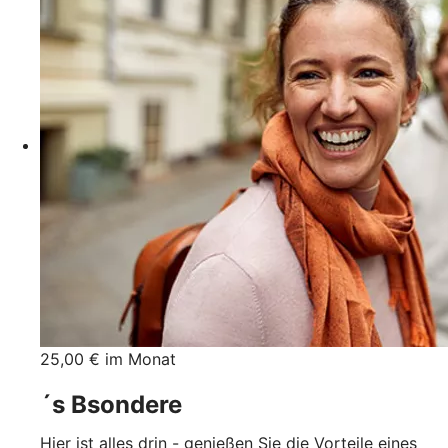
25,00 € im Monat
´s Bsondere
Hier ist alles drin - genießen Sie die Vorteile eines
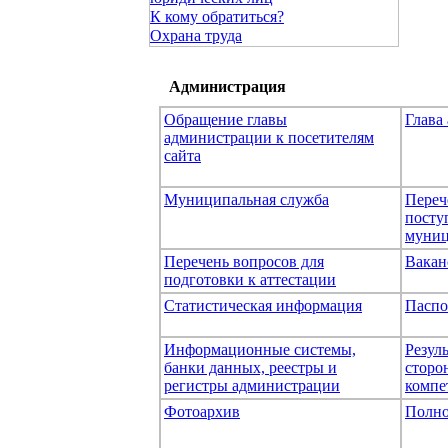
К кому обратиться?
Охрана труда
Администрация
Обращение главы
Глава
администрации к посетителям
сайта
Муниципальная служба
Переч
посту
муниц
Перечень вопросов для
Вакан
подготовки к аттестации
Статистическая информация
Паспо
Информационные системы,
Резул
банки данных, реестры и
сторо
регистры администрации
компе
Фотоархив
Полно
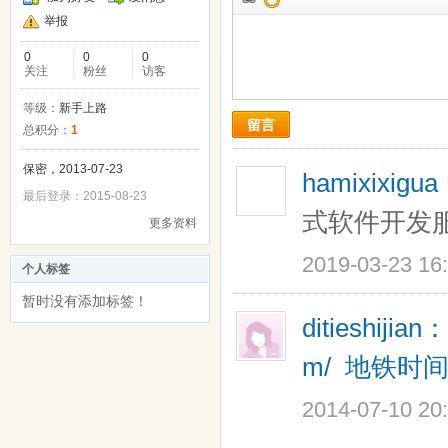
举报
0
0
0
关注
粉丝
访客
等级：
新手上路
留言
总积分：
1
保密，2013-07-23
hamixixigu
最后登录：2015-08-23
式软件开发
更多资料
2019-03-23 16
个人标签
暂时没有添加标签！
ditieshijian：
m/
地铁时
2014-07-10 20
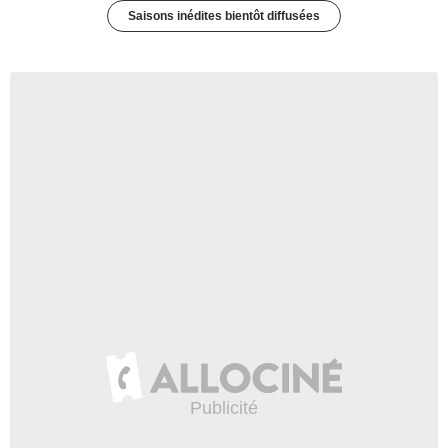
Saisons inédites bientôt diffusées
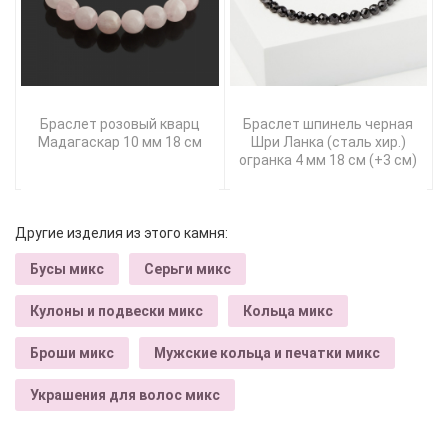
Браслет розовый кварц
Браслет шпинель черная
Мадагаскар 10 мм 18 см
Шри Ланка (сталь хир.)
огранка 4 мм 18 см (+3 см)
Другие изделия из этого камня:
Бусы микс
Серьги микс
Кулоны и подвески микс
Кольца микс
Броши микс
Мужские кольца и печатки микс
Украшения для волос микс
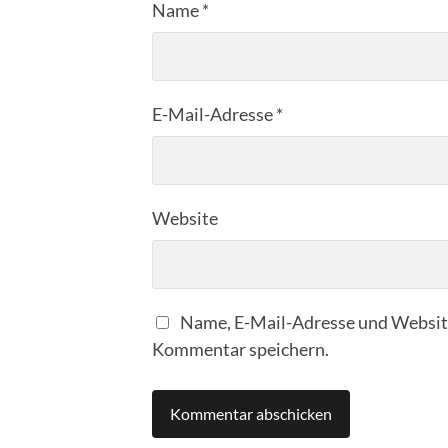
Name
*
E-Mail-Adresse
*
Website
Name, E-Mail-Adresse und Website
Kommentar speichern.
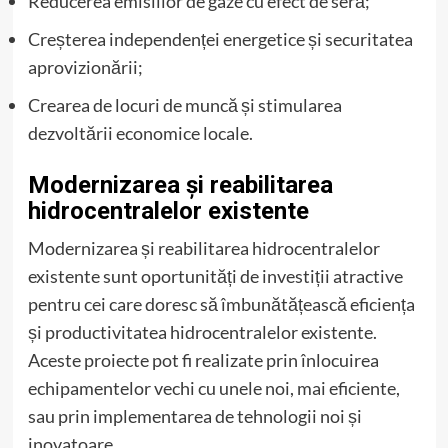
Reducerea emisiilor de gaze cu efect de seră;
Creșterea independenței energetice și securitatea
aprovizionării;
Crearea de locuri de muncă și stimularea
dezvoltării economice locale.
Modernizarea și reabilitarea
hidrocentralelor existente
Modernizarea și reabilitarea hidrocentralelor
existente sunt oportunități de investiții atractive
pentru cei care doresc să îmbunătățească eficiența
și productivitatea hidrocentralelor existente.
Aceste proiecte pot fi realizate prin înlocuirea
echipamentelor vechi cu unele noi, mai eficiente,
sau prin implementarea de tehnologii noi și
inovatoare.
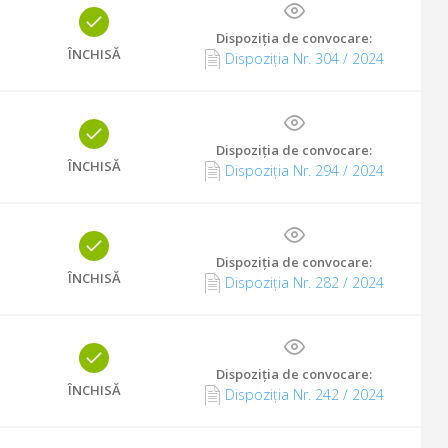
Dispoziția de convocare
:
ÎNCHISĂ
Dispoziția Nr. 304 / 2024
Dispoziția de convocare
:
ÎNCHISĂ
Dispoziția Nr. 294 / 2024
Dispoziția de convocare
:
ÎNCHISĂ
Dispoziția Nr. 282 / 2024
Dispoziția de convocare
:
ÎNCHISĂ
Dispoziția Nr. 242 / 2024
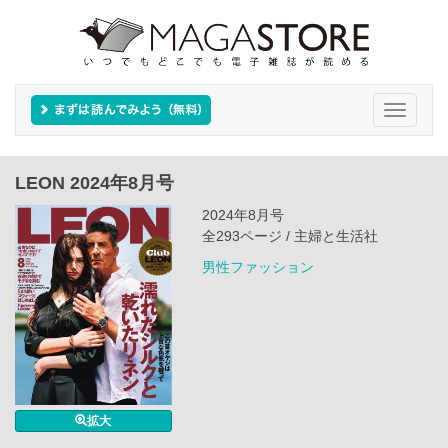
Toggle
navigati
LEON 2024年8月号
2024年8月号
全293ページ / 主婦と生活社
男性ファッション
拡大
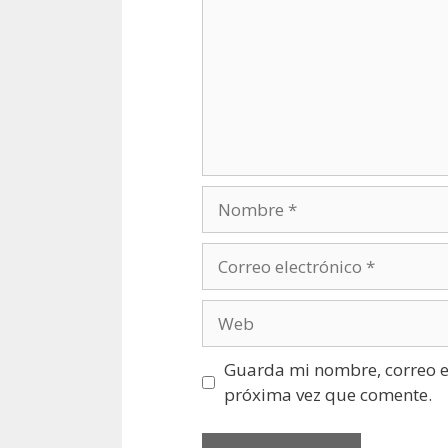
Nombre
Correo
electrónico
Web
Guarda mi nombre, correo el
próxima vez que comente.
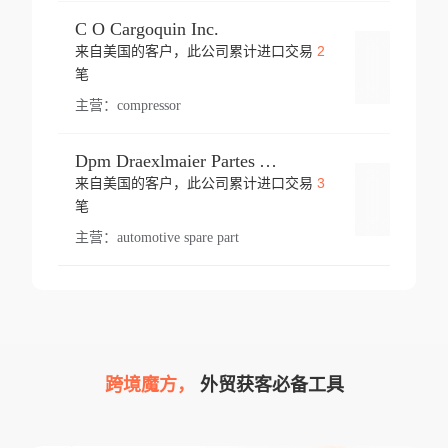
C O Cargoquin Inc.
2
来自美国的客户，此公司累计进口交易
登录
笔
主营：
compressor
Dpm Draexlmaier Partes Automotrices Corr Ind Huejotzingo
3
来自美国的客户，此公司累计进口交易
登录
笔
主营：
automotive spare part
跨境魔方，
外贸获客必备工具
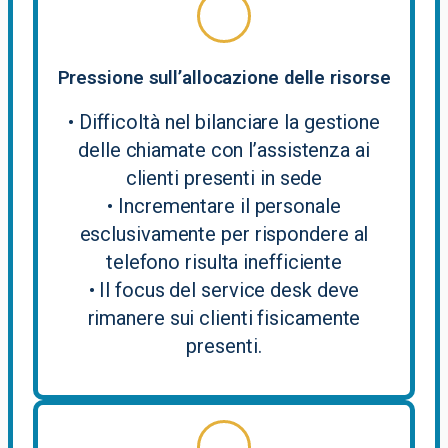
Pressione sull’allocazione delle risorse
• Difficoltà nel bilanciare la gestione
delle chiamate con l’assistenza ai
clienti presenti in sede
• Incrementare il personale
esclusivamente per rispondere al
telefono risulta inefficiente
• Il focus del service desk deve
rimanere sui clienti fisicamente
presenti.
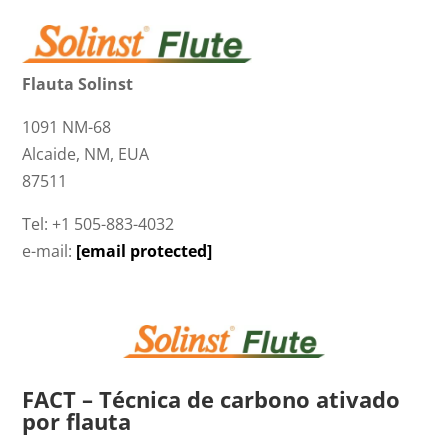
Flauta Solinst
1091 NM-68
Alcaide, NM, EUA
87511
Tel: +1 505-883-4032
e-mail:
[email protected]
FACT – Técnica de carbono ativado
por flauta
┄┄┄┄┄┄
What is required: List each line in the listing that contains the string "Name".

Solution to this exercise:
Name
Name, E-Mail-Adresse und Website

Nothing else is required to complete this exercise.